# Camping With Marker Lights



## Pee Wee (May 31, 2005)

This past weekend there were three campers together and all had their marker lights on while set up. It look kind of cool, at least different. All they did was run a jumper wire across the two terminals on the plug-in nearest to the peg that locks the plug-in from coming disconnected from your TV. Have you seen anyone else do this? Just thought I would pass it along.

P.W.


----------



## HootBob (Apr 26, 2004)

I see alot of campers doing that specially if they are park on a corner site

Don


----------



## CamperAndy (Aug 26, 2004)

You can also plug in a flasher relay and have your lights flash on and off. I have seen this but do not think I would do it.


----------



## kjdj (Sep 14, 2004)

I see alot of folks that don't have those handy OB flood lights set up this way. I've only had couple neigbors leave them on all night.

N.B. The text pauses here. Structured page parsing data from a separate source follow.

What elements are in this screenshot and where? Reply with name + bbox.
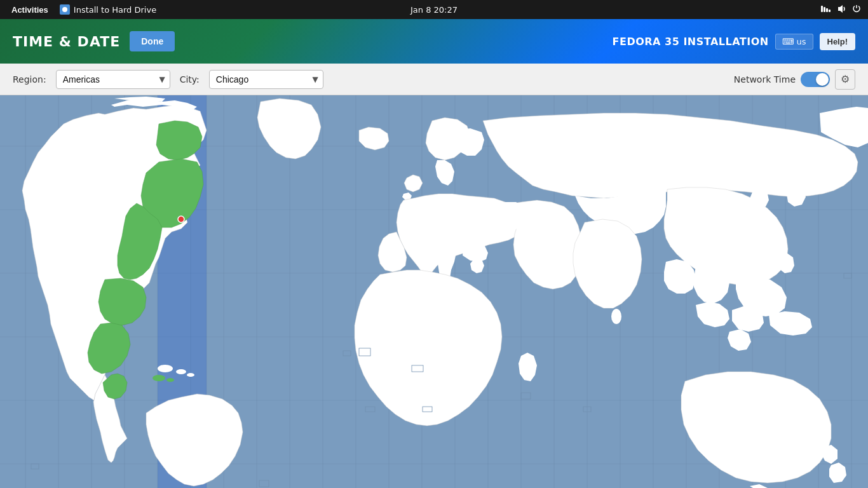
- map-container[interactable]: [0, 95, 868, 488]
- network-time-section: Network Time ⚙: [734, 69, 855, 90]
- region-select[interactable]: Americas: [56, 70, 170, 89]
- install-title: FEDORA 35 INSTALLATION: [613, 36, 769, 48]
- world-map[interactable]: [0, 95, 868, 488]
- done-button[interactable]: Done: [130, 31, 175, 51]
- power-icon: [851, 4, 862, 16]
- svg-marker-5: [838, 5, 843, 13]
- keyboard-indicator[interactable]: ⌨ us: [775, 34, 813, 50]
- svg-rect-4: [829, 10, 831, 12]
- svg-point-46: [153, 375, 165, 381]
- app-indicator: Install to Hard Drive: [60, 4, 156, 15]
- svg-point-41: [158, 365, 173, 372]
- svg-point-42: [176, 369, 186, 374]
- datetime-label: Jan 8 20:27: [410, 5, 458, 15]
- activities-button[interactable]: Activities: [6, 3, 53, 17]
- svg-point-47: [166, 378, 174, 382]
- keyboard-lang-label: us: [796, 37, 806, 46]
- svg-point-43: [187, 373, 194, 377]
- city-select[interactable]: Chicago: [209, 70, 323, 89]
- keyboard-icon: ⌨: [782, 37, 794, 46]
- svg-point-45: [178, 216, 184, 222]
- system-bar: Activities Install to Hard Drive Jan 8 2…: [0, 0, 868, 19]
- svg-rect-2: [824, 7, 825, 12]
- svg-rect-1: [821, 6, 823, 12]
- network-time-toggle[interactable]: [801, 72, 830, 87]
- header-bar: TIME & DATE Done FEDORA 35 INSTALLATION …: [0, 19, 868, 64]
- svg-rect-3: [826, 8, 828, 12]
- network-time-label: Network Time: [734, 74, 796, 85]
- app-icon: [60, 4, 70, 15]
- region-label: Region:: [13, 74, 46, 85]
- app-name-label: Install to Hard Drive: [74, 5, 156, 15]
- city-select-wrapper: Chicago ▼: [209, 70, 323, 89]
- help-button[interactable]: Help!: [820, 33, 856, 50]
- gear-icon: ⚙: [841, 73, 850, 85]
- svg-point-44: [611, 309, 621, 324]
- page-title: TIME & DATE: [13, 34, 120, 50]
- svg-point-0: [62, 7, 67, 12]
- volume-icon: [836, 4, 846, 16]
- toolbar: Region: Americas ▼ City: Chicago ▼ Netwo…: [0, 64, 868, 95]
- city-label: City:: [180, 74, 200, 85]
- region-select-wrapper: Americas ▼: [56, 70, 170, 89]
- network-icon: [821, 4, 831, 16]
- network-time-gear-button[interactable]: ⚙: [835, 69, 855, 90]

It's pretty irritating if you ask me.
Now plugging a emergency flasher into the plug is great if you have to leave a trailer on the side of the road at night.


----------



## campmg (Dec 24, 2005)

Do they also have those pink flamingos stuck in around their site?


----------



## W4DRR (May 17, 2005)

campmg said:


> Do they also have those pink flamingos stuck in around their site?
> [snapback]104071[/snapback]​


Hey! I resemble that comment!


----------



## drobe5150 (Jan 21, 2005)

with the flasher, been there, done that. 
you be suprised how many people ask about it. only do it for 30 mins or so at dusk.

darrel


----------



## hatcityhosehauler (Feb 13, 2004)

Let me get this straight, you just jumper the exterior light pin to which pin? I've seen a few campers do it over the years, but think that my cheesy lights (dalmations, hydrants, and helmets of course) hanging off the awning are enough. I also have a coleman propane lantern that I use for lighting the table area, and will keep the site illuminated usually until I go to bed.

Tim


----------



## NDJollyMon (Aug 22, 2003)

Maybe someone can post a picture of the jumper operation.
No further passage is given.